Statistics, Parameters, and the Central Limit Theorem

[Bacle]

Hi, everyone:
I am teaching an intro. stats course, and I want to find a convincing explanation of how we can "reasonably" estimate a population parameter by taking random samples. Given that the course is introductory, I cannot do a proof of the CLT.


Specifically, what has seemed difficult in previous years for many students to accept, is that one can estimate a parameter (with any degree of confidence)from a population of around 310 million (current U.S pop.) by taking a random sample of size, say n=10,000 or less.
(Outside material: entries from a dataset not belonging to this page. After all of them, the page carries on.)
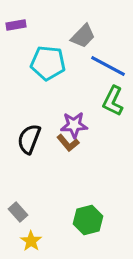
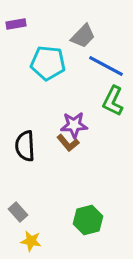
purple rectangle: moved 1 px up
blue line: moved 2 px left
black semicircle: moved 4 px left, 7 px down; rotated 24 degrees counterclockwise
yellow star: rotated 25 degrees counterclockwise
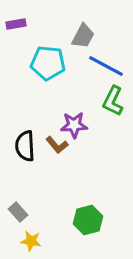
gray trapezoid: rotated 16 degrees counterclockwise
brown L-shape: moved 11 px left, 2 px down
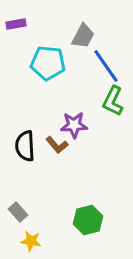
blue line: rotated 27 degrees clockwise
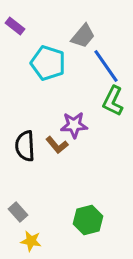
purple rectangle: moved 1 px left, 2 px down; rotated 48 degrees clockwise
gray trapezoid: rotated 12 degrees clockwise
cyan pentagon: rotated 12 degrees clockwise
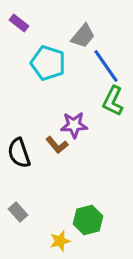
purple rectangle: moved 4 px right, 3 px up
black semicircle: moved 6 px left, 7 px down; rotated 16 degrees counterclockwise
yellow star: moved 29 px right; rotated 25 degrees counterclockwise
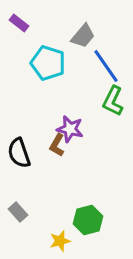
purple star: moved 4 px left, 4 px down; rotated 16 degrees clockwise
brown L-shape: rotated 70 degrees clockwise
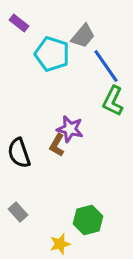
cyan pentagon: moved 4 px right, 9 px up
yellow star: moved 3 px down
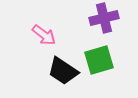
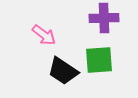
purple cross: rotated 12 degrees clockwise
green square: rotated 12 degrees clockwise
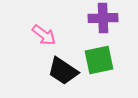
purple cross: moved 1 px left
green square: rotated 8 degrees counterclockwise
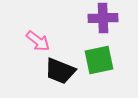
pink arrow: moved 6 px left, 6 px down
black trapezoid: moved 3 px left; rotated 12 degrees counterclockwise
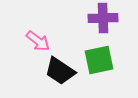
black trapezoid: rotated 12 degrees clockwise
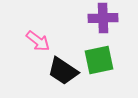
black trapezoid: moved 3 px right
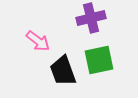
purple cross: moved 12 px left; rotated 12 degrees counterclockwise
black trapezoid: rotated 36 degrees clockwise
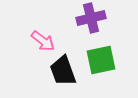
pink arrow: moved 5 px right
green square: moved 2 px right
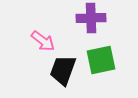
purple cross: rotated 12 degrees clockwise
black trapezoid: moved 1 px up; rotated 40 degrees clockwise
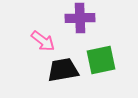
purple cross: moved 11 px left
black trapezoid: rotated 60 degrees clockwise
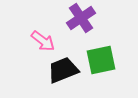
purple cross: moved 1 px right; rotated 32 degrees counterclockwise
black trapezoid: rotated 12 degrees counterclockwise
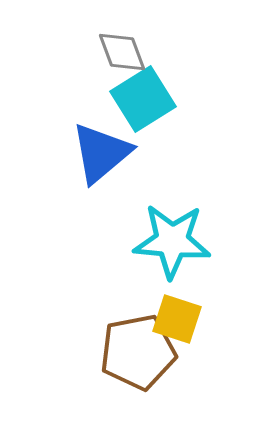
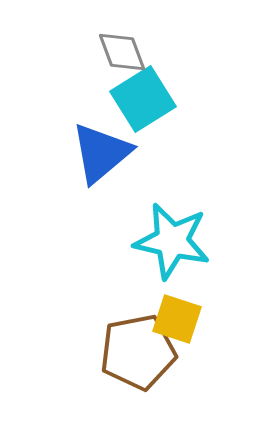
cyan star: rotated 8 degrees clockwise
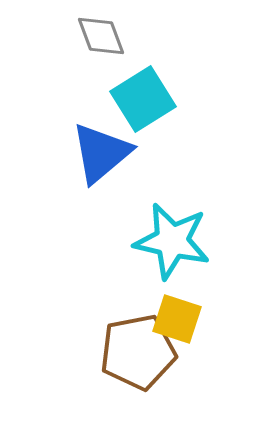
gray diamond: moved 21 px left, 16 px up
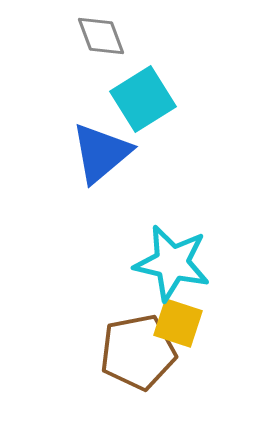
cyan star: moved 22 px down
yellow square: moved 1 px right, 4 px down
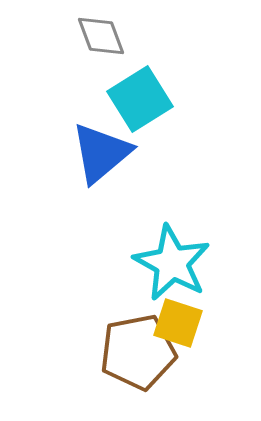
cyan square: moved 3 px left
cyan star: rotated 16 degrees clockwise
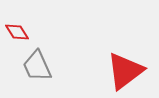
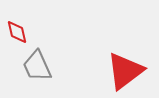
red diamond: rotated 20 degrees clockwise
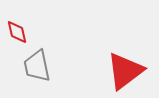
gray trapezoid: rotated 12 degrees clockwise
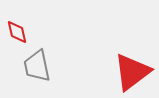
red triangle: moved 7 px right, 1 px down
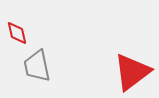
red diamond: moved 1 px down
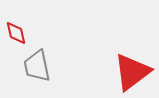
red diamond: moved 1 px left
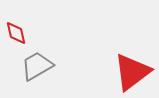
gray trapezoid: rotated 72 degrees clockwise
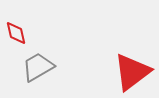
gray trapezoid: moved 1 px right, 1 px down
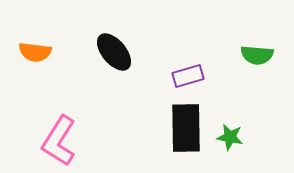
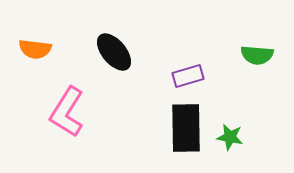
orange semicircle: moved 3 px up
pink L-shape: moved 8 px right, 29 px up
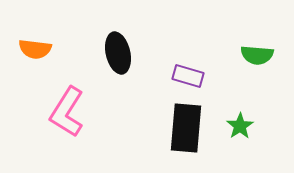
black ellipse: moved 4 px right, 1 px down; rotated 27 degrees clockwise
purple rectangle: rotated 32 degrees clockwise
black rectangle: rotated 6 degrees clockwise
green star: moved 10 px right, 11 px up; rotated 28 degrees clockwise
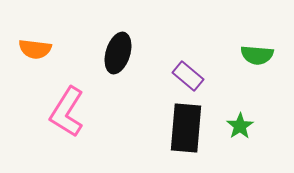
black ellipse: rotated 30 degrees clockwise
purple rectangle: rotated 24 degrees clockwise
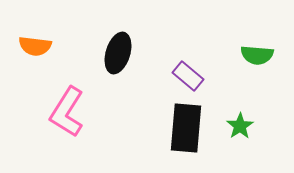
orange semicircle: moved 3 px up
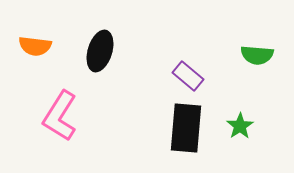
black ellipse: moved 18 px left, 2 px up
pink L-shape: moved 7 px left, 4 px down
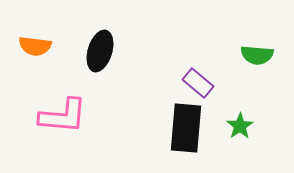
purple rectangle: moved 10 px right, 7 px down
pink L-shape: moved 3 px right; rotated 117 degrees counterclockwise
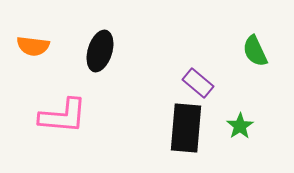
orange semicircle: moved 2 px left
green semicircle: moved 2 px left, 4 px up; rotated 60 degrees clockwise
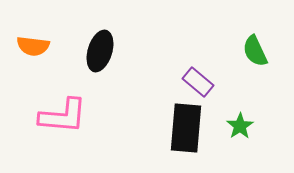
purple rectangle: moved 1 px up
AFAIK, the Central Limit Theorem is used to explain the representability of the larger population in a sample, from the fact that, informally (please correct me if I am wrong) biases, or deviations from the average cancel each other out, so that the aggregate
deviates less from the mean, i.e., the standard deviation decreases as the sample size increases..

Would someone please comment on the accuracy of this statement and/or offer refs. about it.?

Thanks in Advance.

 

[bpet]

Hi, everyone:
I am teaching an intro. stats course, and I want to find a convincing explanation of how we can "reasonably" estimate a population parameter by taking random samples. Given that the course is introductory, I cannot do a proof of the CLT.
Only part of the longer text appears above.